Ben je desalniettemin geïnteresseerd? Onderstaande link brengt je waar je zijn moet.

http://www.vandale.nl/dikke-van-dale-15-app-aanbieding#.Vx3MQLCzBxs

Engelengeduld

Er zijn van die vragen die mij sinds jaar en dag bezighouden en waar ik maar geen antwoord op vind. Zo zoek ik me bijvoorbeeld al jaren het ongans naar een verklaring voor het woord engelengeduld. Ook de recentste editie van de dikke van Dale geeft daaromtrent nog steeds geen etymologisch uitsluitsel en is zelfs bijzonder karig met het verstrekken van tekst en uitleg. Volgens hen is engelengeduld een zelfstandig naamwoord, een het-woord zonder meervoud en het betekent een zeer groot geduld. En daarmee uit! Tja, ze vertellen me geen nieuws.

Ook internet laat me in het ongewisse en verschaft me enkele synoniemen, zoals monnikengeduld en jobsgeduld. Geen mens die eraan twijfelt dat monniken over behoorlijk wat geduld moesten beschikken als ze indertijd per ganzenveer dikke boeken schreven, die ze bovendien met fraaie initialen, miniaturen en randversieringen verluchtten. Ook de Bijbelse Job had behoefte aan een stevige portie geduld om de hem toebedeelde zware beproevingen te doorstaan.

Ik blijf me echter afvragen of het klopt dat geduld een eigenschap van engelen is. Staat dat geschreven of zo? Ik ben niet meteen een Bijbelkenner, maar maken oude en nieuwe testamenten er ergens melding van dat engelen buitengewoon veel geduld aan den dag leggen? Ik zou het niet weten en als iemand van jullie dat wel doet, wil ik dat graag vernemen, want ik ben geen engel en mijn geduld begint stilaan op te raken.

Mijn ondank is aan Van Dale te wijten

“Het ongeval is te danken aan de gebrekkige signalisatie”, las ik vanmorgen en zie, mijn haren rezen nog net niet te berge, maar ik kreeg het er wel behoorlijk op mijn teringtietjes van.

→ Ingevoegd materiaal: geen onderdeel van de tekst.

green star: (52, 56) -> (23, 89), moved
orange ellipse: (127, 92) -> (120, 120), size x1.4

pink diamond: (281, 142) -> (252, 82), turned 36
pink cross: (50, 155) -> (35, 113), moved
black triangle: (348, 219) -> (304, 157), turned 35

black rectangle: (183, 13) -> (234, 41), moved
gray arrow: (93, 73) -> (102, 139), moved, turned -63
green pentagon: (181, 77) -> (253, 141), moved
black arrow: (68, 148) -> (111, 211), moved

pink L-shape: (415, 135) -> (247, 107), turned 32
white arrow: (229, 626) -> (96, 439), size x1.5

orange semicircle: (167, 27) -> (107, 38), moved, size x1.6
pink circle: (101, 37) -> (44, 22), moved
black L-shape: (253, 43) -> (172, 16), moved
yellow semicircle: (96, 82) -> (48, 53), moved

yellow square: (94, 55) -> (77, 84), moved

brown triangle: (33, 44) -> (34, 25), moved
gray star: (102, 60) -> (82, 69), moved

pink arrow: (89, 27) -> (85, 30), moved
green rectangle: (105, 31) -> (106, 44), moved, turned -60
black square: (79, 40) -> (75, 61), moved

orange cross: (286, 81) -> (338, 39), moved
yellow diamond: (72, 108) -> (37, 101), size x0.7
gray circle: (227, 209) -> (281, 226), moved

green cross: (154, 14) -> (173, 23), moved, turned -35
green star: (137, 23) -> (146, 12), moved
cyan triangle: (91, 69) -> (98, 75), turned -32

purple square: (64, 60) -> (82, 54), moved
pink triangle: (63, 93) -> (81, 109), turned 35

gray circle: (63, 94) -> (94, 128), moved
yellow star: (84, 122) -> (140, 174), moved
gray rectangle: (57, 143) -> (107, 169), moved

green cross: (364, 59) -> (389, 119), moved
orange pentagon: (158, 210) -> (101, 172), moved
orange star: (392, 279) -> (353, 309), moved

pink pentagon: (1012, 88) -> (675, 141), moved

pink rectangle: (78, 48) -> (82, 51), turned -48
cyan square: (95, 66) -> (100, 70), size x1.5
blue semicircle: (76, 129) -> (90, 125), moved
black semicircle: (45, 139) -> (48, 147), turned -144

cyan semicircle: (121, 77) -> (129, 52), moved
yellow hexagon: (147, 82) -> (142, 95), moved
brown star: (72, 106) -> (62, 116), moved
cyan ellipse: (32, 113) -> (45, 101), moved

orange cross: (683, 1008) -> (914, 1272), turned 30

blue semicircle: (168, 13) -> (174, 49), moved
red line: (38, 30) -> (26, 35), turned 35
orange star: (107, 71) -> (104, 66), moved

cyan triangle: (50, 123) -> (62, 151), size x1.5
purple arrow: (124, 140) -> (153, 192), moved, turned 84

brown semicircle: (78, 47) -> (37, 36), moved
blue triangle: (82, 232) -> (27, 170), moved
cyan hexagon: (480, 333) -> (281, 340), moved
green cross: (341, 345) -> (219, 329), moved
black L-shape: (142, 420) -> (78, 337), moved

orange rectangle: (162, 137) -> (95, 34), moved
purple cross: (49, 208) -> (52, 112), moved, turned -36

We zitten volop in de week van het Nederlands en ik wil van die gelegenheid gebruik maken om een ergernisje te spuien, dat me al ettelijke jaren hoog zit. Ik heb het over de nonchalante manier waarop men de uitdrukkingen ’te danken aan’ en ’te wijten aan’ gebruikt en door elkaar haspelt.

Wijten aan gebruikt men als men een negatieve oorzaak of de schuld van iets of iemand wil aanduiden, hetgeen in het voorbeeld hierboven het geval is: Het ongeval is te wijten aan de gebrekkige signalisatie.
Of ook nog in deze voorbeelden:
– Zijn onwelriekende adem is te wijten aan zijn onverzorgd gebit.
– Zijn geldgebrek is te wijten aan ondoordachte uitgaven.
– De treinramp is te wijten aan een menselijke fout.
– Als er stakingen komen heeft de regering dat aan zichzelf te wijten.

Danken aan gebruikt men bij een neutrale tot positieve oorzaak.
– De overwinning hebben we te danken aan de inzet van onze clubleden.
– De rijke aardappeloogst hebben we te danken aan de uitstekende weersomstandigheden. 
– Zijn succes heeft hij te danken aan zijn onafgelaten inzet.

Als men elke positieve of negatieve associatie wil uitsluiten, kan men zijn toevlucht nemen tot het neutrale toeschrijven aan.
– Zijn onwelriekende adem is toe te schrijven aan een onverzorgd gebit.
– De rijke aardappeloogst wordt toegeschreven aan de uitstekende weersomstandigheden.

Volgens Van Dale (2005 en 2015) mag men wijten aan ook door danken aan vervangen. Ik ben het daar absoluut niet mee eens en mijn ingebouwde taalgevoel zal gegarandeerd steigeren als ik dat zou doen. Nu ja, Van Dale is niet alleenzaligmakend, zelfs niet als het de Nederlandse taal betreft. Zo werd de in de eerste zin van dit stukje vermelde uitdrukking ‘het op zijn teringtietjes krijgen’ nog steeds niet opgenomen in de nieuwste, verleden week verschenen editie van het woordenboek, hoewel ik die zinsnede al ettelijke jaren gebruik en veel anderen met mij.